Maketu men have sacrificed their lives for 100 years in defence roles of attrition and peacekeeping in foreign wars and hot spots globally. The Boer War underpinned a familiar theme in the acquisition of land by force for Māori and Pakeha. The consequences since the South African war for Maketu was manpower involvement in 20th Century warfare. There is no surprise that those men had descended from Te Arawa and Ngati Pikiao, ferocious and highly skilled fighting chiefs who defended their territories against envious enemies. Pukaki was a fighting chief and a direct descendant of Whakaue and Tutanekai.
Pukaki survived into old age and died at Parawai leaving a legacy of land and descendants who continue to live in and around the Parawai paa situated at Ngongotaha . As a direct descendant of Pukaki I also enjoy his legacy of ancestral lands.

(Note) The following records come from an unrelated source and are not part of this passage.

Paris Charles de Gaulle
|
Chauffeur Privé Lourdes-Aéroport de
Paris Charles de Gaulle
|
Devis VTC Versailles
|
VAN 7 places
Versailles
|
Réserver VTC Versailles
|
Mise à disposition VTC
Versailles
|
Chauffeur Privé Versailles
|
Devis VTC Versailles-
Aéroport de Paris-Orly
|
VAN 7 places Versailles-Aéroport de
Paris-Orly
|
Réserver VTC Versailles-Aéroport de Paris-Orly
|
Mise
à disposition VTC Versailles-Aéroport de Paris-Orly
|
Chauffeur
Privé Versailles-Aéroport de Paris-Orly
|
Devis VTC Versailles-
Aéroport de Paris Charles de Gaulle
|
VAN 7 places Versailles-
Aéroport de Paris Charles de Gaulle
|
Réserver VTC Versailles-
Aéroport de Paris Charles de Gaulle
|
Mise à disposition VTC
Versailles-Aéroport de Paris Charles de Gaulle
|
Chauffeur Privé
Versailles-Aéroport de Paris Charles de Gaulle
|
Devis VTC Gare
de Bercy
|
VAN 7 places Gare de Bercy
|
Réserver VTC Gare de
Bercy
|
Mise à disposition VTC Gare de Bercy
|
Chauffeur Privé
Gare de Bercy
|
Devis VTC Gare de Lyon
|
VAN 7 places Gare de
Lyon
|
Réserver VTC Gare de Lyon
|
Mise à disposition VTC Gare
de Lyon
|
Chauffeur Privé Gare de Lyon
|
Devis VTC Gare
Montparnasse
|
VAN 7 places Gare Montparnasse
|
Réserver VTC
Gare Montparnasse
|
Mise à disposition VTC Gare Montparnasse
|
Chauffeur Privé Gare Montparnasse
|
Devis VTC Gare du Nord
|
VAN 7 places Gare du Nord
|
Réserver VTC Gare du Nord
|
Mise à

In 1985 the Te Māori exhibition on tour in the United States of America, provided a visible showcase of New Zealand taonga and a brilliant example of a history recorded through carvings. One of the most unique aspects of the exhibition was the delegation of Māori elders who accompanied the carvings: they exemplified and explained the life-force generated by the taonga. On the return home Te Māori also provided an opportunity for New Zealanders to acquaint themselves with national treasures depicting Māori culture and experience New Zealand’s living history.
Since the 1985 Te Māori Exhibition, Te Arawa have shown interest in the preservation of Pukaki which was included in the selection of taonga that travelled overseas. The Iwi concern is in the maintenance of taonga for future generations and thus keeping alive the history of Pukaki in his time.
An appreciation of this taonga requires an understanding of its history. The taonga depicts a Ngati Whakaue, Te Arawa ancestor and fighting chief Pukaki embracing two sons, Wharengaro and Rangitakuku; there is a remnant of Pukaki’s wife Ngapuia between his legs.
During the 19th Century, Pukaki was a carved gateway towering at a height of five metres and facing the southern entrance to Ohinemutu on Pukeroa paa and current site of the Rotorua Public Hospital. In the 1830s Ngapuia and the side panels were removed and thus transformed the carving from a gateway to a tiki .
The main Ngati Whakaue concern in terms of the ongoing care and preservation of Pukaki is the prospect of deterioration. This concern prompted discussions with the Pukaki Trustees  and recently held discussions among descendants of Pukaki at Tamatekapua in Ohinemutu, Rotorua.
The decision was made to move our taonga from it’s present resting place within the chambers of the Rotorua City Council to a temporary location where Pukaki would be immersed in a preservative solution. After the process of preservation is completed Pukaki will be transported to the Museum in Government Gardens, Rotorua where an environmentally controlled room (currently being built) will contain the taonga and provide easy access for public display.
On 17 October 2010 at 4am the ceremony to move Pukaki will begin. Hopefully the fitness ability of the men who will be lifting and moving Pukaki has been considered in the planning of this important event. The success of this event relies on physical strength and nothing else. Medical checks would not go amiss in preparation for the occasion regardless of age. A daily swim to Mokoia and back to Ngongotaha where the fighting chief Pukaki lived out his life wouldn’t go amiss.
Hopefully, the future holds a Te Arawa Museum featuring all our taonga with a view overlooking Mokoia and the surrounding lakes. This would indeed be the last move for a taonga of significance to Te Arawa.
1. Paul Tapsell, Pukaki: A Comet Returns, Birkenhead: Reed Publishing, 2000.
2. Paul Tapsell, Pukaki, 2000.
3. The Pukaki Trust was formed with the taonga was returned to Ngati Whakaue: a memorandum of understanding was signed by: The Pukaki Trust: Auckland Museum Trust Board, Mr Peter Menzies; Rotorua District Council, The Mayor; The Crown, Chris. Finlayson; Ngati Whakaue, Paul Tapsell.